_Exercise description_. From the material below, copy exactly the lines beginning with the one that contains "Screenshot is 1430x1844." and ending with the one that contains "Cookie Policy (919, 668)"; the pictures stay out.
========
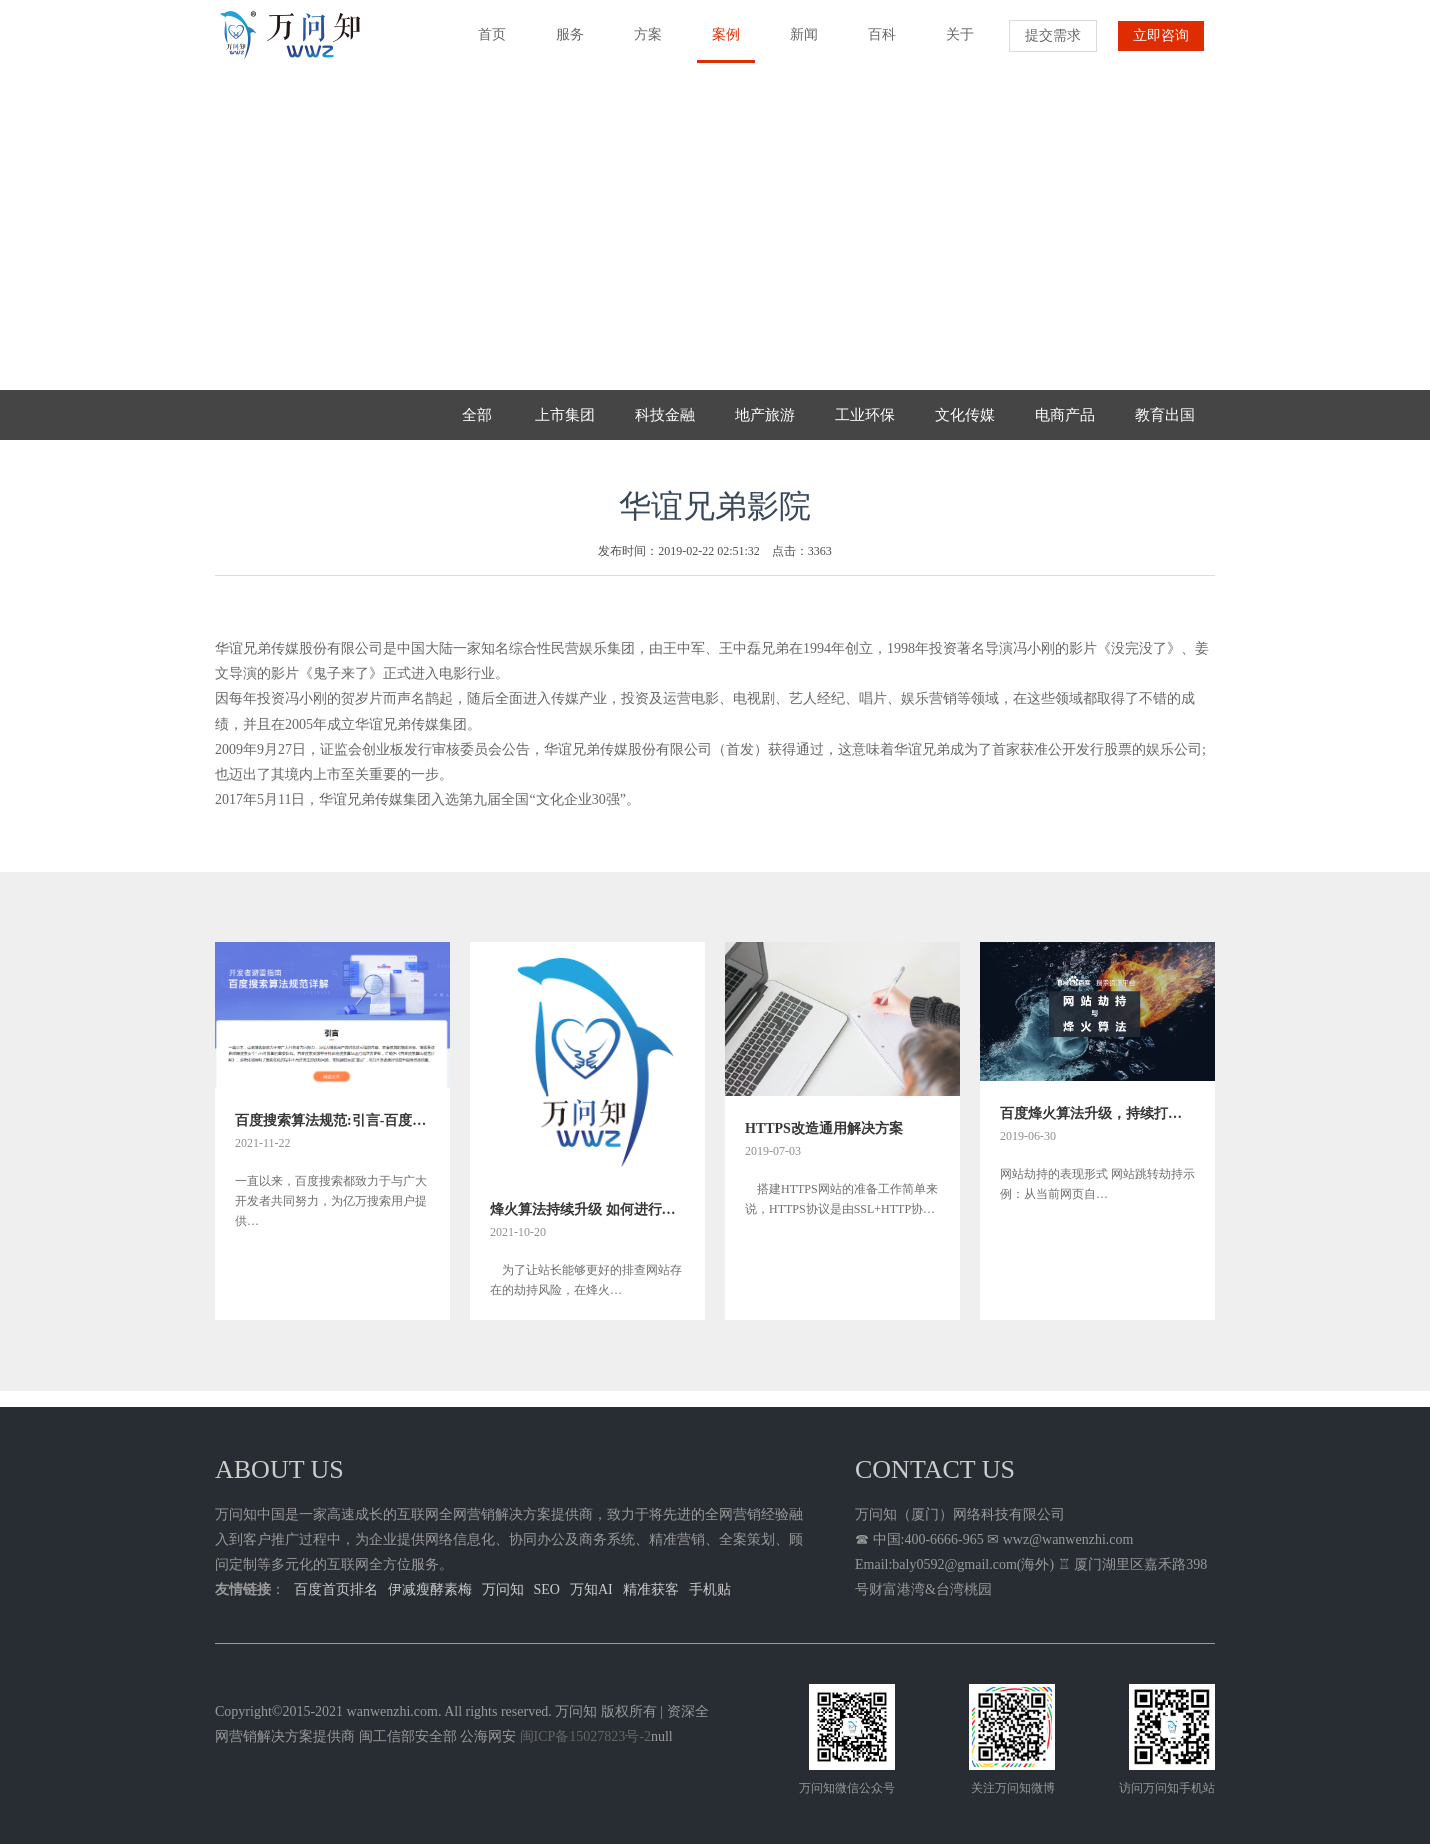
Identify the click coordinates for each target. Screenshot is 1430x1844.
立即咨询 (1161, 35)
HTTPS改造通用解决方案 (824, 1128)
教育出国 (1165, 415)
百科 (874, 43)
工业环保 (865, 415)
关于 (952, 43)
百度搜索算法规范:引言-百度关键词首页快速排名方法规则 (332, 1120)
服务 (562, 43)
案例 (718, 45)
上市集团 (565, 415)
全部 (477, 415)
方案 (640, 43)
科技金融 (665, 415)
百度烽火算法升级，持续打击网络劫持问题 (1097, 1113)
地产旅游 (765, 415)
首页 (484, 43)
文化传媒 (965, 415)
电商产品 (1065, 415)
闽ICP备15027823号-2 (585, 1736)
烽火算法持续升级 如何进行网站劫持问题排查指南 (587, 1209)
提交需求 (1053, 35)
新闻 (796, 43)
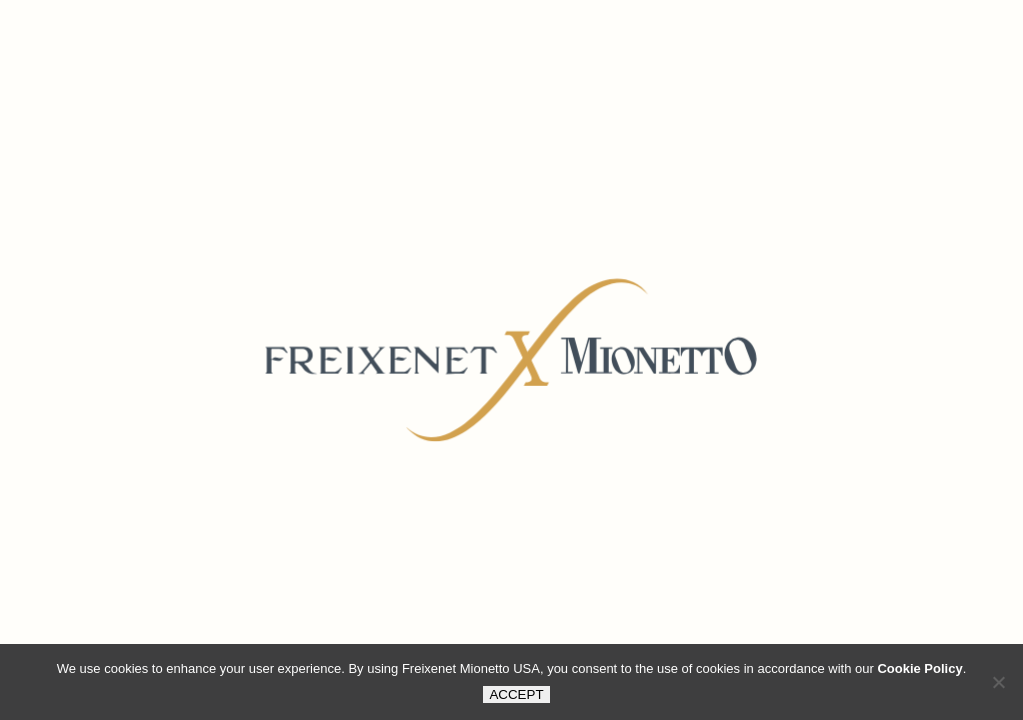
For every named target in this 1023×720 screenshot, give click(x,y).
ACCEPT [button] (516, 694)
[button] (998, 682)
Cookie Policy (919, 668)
========
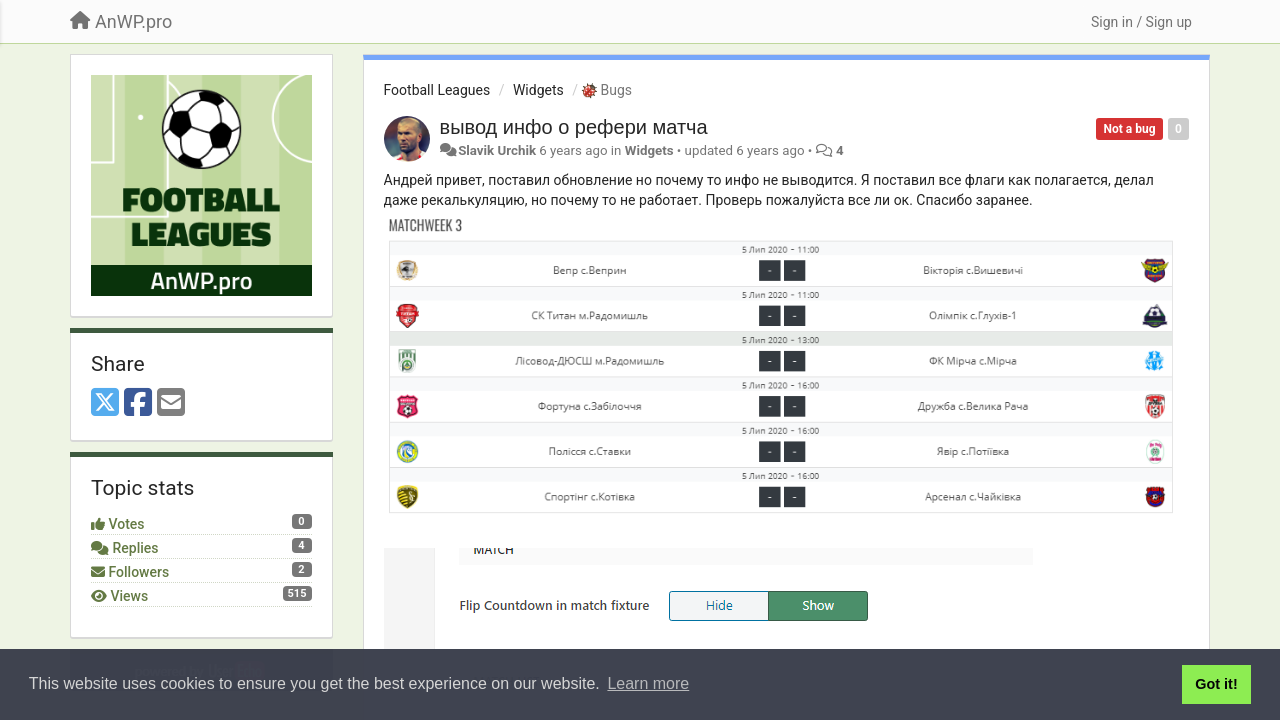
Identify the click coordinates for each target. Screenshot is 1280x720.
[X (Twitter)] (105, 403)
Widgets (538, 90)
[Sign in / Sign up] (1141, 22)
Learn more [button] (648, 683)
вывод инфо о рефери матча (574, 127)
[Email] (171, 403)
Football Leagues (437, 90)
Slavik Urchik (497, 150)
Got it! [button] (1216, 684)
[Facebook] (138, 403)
========
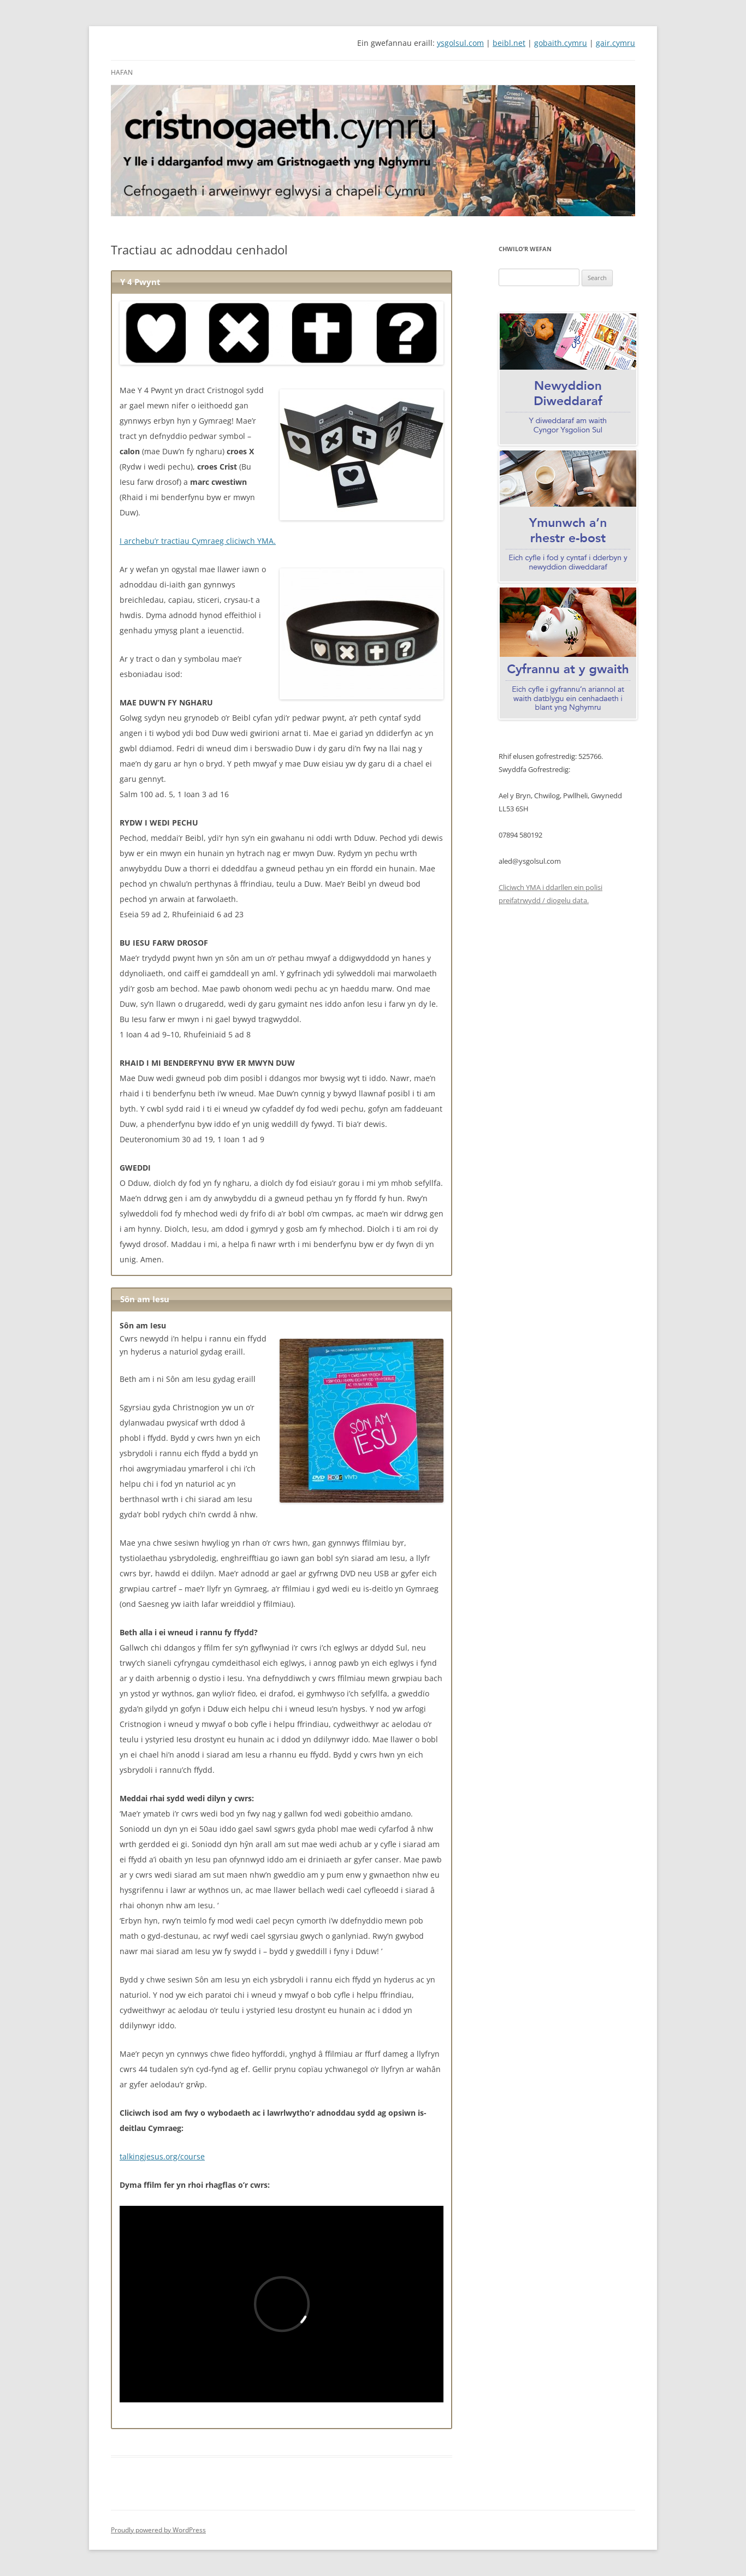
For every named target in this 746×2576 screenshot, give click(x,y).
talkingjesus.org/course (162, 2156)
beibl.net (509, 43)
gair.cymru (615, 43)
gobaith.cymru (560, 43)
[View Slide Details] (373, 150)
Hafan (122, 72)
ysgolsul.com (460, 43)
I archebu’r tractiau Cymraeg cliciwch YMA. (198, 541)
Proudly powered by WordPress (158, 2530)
========
_Written answer_.
Identify the click coordinates for each target. Screenshot is 1430x1844.
立即咨询 (1161, 35)
HTTPS改造通用解决方案 (824, 1128)
教育出国 (1165, 415)
百科 (874, 43)
工业环保 (865, 415)
关于 (952, 43)
百度搜索算法规范:引言-百度关键词首页快速排名方法规则 (332, 1120)
服务 (562, 43)
案例 (718, 45)
上市集团 (565, 415)
全部 (477, 415)
方案 (640, 43)
科技金融 (665, 415)
百度烽火算法升级，持续打击网络劫持问题 (1097, 1113)
地产旅游 (765, 415)
首页 (484, 43)
文化传媒 (965, 415)
电商产品 (1065, 415)
闽ICP备15027823号-2 (585, 1736)
烽火算法持续升级 如何进行网站劫持问题排查指南 (587, 1209)
提交需求 (1053, 35)
新闻 (796, 43)
For every named target in this 1023×720 screenshot, give click(x,y).
ACCEPT [button] (516, 694)
[button] (998, 682)
Cookie Policy (919, 668)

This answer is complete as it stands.